▸ Work request: Leaving out the pictures, write the following records exactly as they read.

--- Supplied records Enclosed Below ---

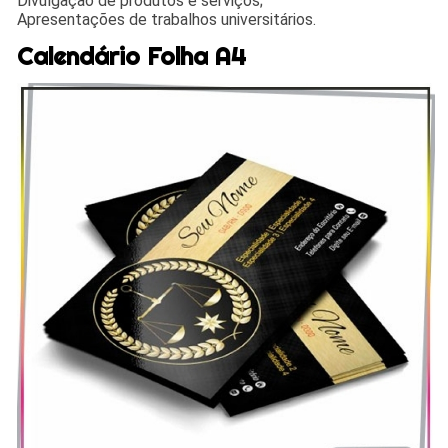
Divulgação de produtos e serviços;
Apresentações de trabalhos universitários.
Calendário Folha A4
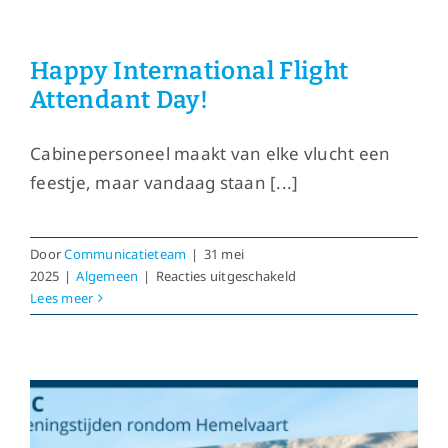
benoemd
tot
Lid
Happy International Flight
van
Attendant Day!
Verdienste
VNC
Cabinepersoneel maakt van elke vlucht een
feestje, maar vandaag staan [...]
Door
Communicatieteam
|
31 mei
voor
2025
|
Algemeen
|
Reacties uitgeschakeld
Happy
Lees meer
International
Flight
Attendant
Day!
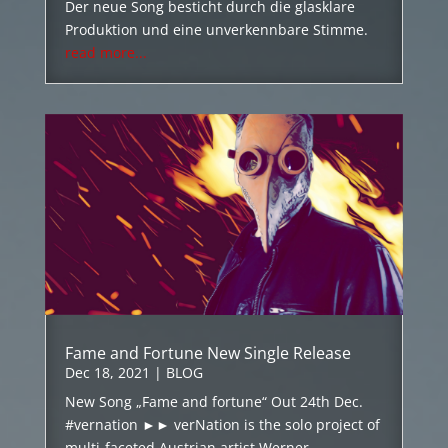
Der neue Song besticht durch die glasklare
Produktion und eine unverkennbare Stimme.
read more...
Fame and Fortune New Single Release
Dec 18, 2021
|
BLOG
New Song „Fame and fortune“ Out 24th Dec.
#vernation ►► verNation is the solo project of
multi-faceted Austrian artist Werner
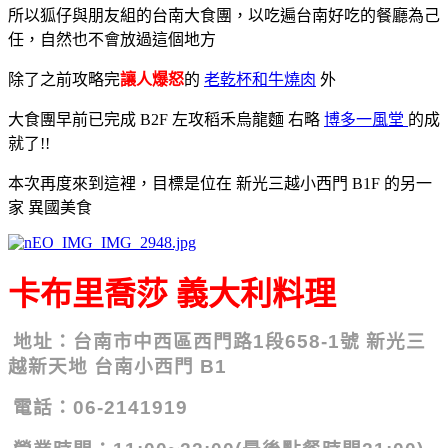
所以狐仔與朋友組的台南大食團，以吃遍台南好吃的餐廳為己
任，自然也不會放過這個地方
除了之前攻略完
讓人爆怒
的
老乾杯和牛燒肉
外
大食團早前已完成 B2F 左攻稻禾烏龍麵 右略
博多一風堂
的成
就了!!
本次再度來到這裡，目標是位在 新光三越小西門 B1F 的另一
家 異國美食
卡布里喬莎 義大利料理
地址：台南市中西區西門路1段658-1號 新光三
越新天地 台南小西門 B1
電話：06-2141919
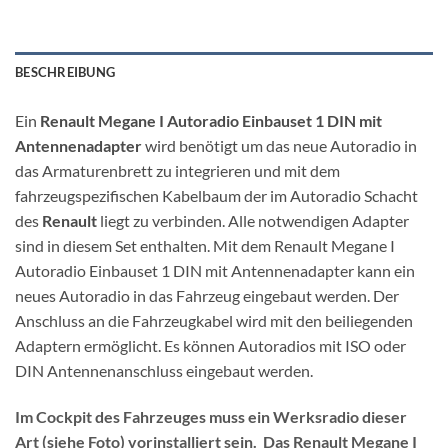
BESCHREIBUNG
Ein
Renault Megane I Autoradio Einbauset 1 DIN mit
Antennenadapter
wird benötigt um das neue Autoradio in
das Armaturenbrett zu integrieren und mit dem
fahrzeugspezifischen Kabelbaum der im Autoradio Schacht
des
Renault
liegt zu verbinden. Alle notwendigen Adapter
sind in diesem Set enthalten. Mit dem Renault Megane I
Autoradio Einbauset 1 DIN mit Antennenadapter kann ein
neues Autoradio in das Fahrzeug eingebaut werden. Der
Anschluss an die Fahrzeugkabel wird mit den beiliegenden
Adaptern ermöglicht. Es können Autoradios mit ISO oder
DIN Antennenanschluss eingebaut werden.
Im Cockpit des Fahrzeuges muss ein Werksradio dieser
Art (siehe Foto) vorinstalliert sein. Das Renault Megane I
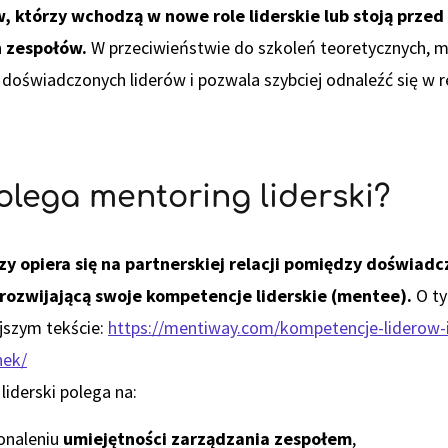
 którzy wchodzą w nowe role liderskie lub stoją prze
 zespołów.
W przeciwieństwie do szkoleń teoretycznych, m
doświadczonych liderów i pozwala szybciej odnaleźć się w r
lega mentoring liderski?
y opiera się na partnerskiej relacji pomiędzy doświ
rozwijającą swoje kompetencje liderskie (mentee).
O ty
jszym tekście:
https://mentiway.com/kompetencje-liderow-i-
nek/
iderski polega na:
onaleniu
umiejętności zarządzania zespołem
,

--- End of Enclosed Supplied records ---

▸ Response for this exercise:
Divulgação de produtos e serviços;
Apresentações de trabalhos universitários.
Calendário Folha A4
benoemd
tot
Lid
Happy International Flight
van
Attendant Day!
Verdienste
VNC
Cabinepersoneel maakt van elke vlucht een
feestje, maar vandaag staan [...]
Door
Communicatieteam
|
31 mei
voor
2025
|
Algemeen
|
Reacties uitgeschakeld
Happy
Lees meer
International
Flight
Attendant
Day!
Der neue Song besticht durch die glasklare
Produktion und eine unverkennbare Stimme.
read more...
Fame and Fortune New Single Release
Dec 18, 2021
|
BLOG
New Song „Fame and fortune“ Out 24th Dec.
#vernation ►► verNation is the solo project of
multi-faceted Austrian artist Werner
所以狐仔與朋友組的台南大食團，以吃遍台南好吃的餐廳為己
任，自然也不會放過這個地方
除了之前攻略完
讓人爆怒
的
老乾杯和牛燒肉
外
大食團早前已完成 B2F 左攻稻禾烏龍麵 右略
博多一風堂
的成
就了!!
本次再度來到這裡，目標是位在 新光三越小西門 B1F 的另一
家 異國美食
卡布里喬莎 義大利料理
地址：台南市中西區西門路1段658-1號 新光三
越新天地 台南小西門 B1
電話：06-2141919
BESCHREIBUNG
Ein
Renault Megane I Autoradio Einbauset 1 DIN mit
Antennenadapter
wird benötigt um das neue Autoradio in
das Armaturenbrett zu integrieren und mit dem
fahrzeugspezifischen Kabelbaum der im Autoradio Schacht
des
Renault
liegt zu verbinden. Alle notwendigen Adapter
sind in diesem Set enthalten. Mit dem Renault Megane I
Autoradio Einbauset 1 DIN mit Antennenadapter kann ein
neues Autoradio in das Fahrzeug eingebaut werden. Der
Anschluss an die Fahrzeugkabel wird mit den beiliegenden
Adaptern ermöglicht. Es können Autoradios mit ISO oder
DIN Antennenanschluss eingebaut werden.
Im Cockpit des Fahrzeuges muss ein Werksradio dieser
Art (siehe Foto) vorinstalliert sein. Das Renault Megane I
 którzy wchodzą w nowe role liderskie lub stoją prze
 zespołów.
W przeciwieństwie do szkoleń teoretycznych, m
doświadczonych liderów i pozwala szybciej odnaleźć się w r
lega mentoring liderski?
y opiera się na partnerskiej relacji pomiędzy doświ
rozwijającą swoje kompetencje liderskie (mentee).
O ty
jszym tekście:
https://mentiway.com/kompetencje-liderow-i-
nek/
iderski polega na:
onaleniu
umiejętności zarządzania zespołem
,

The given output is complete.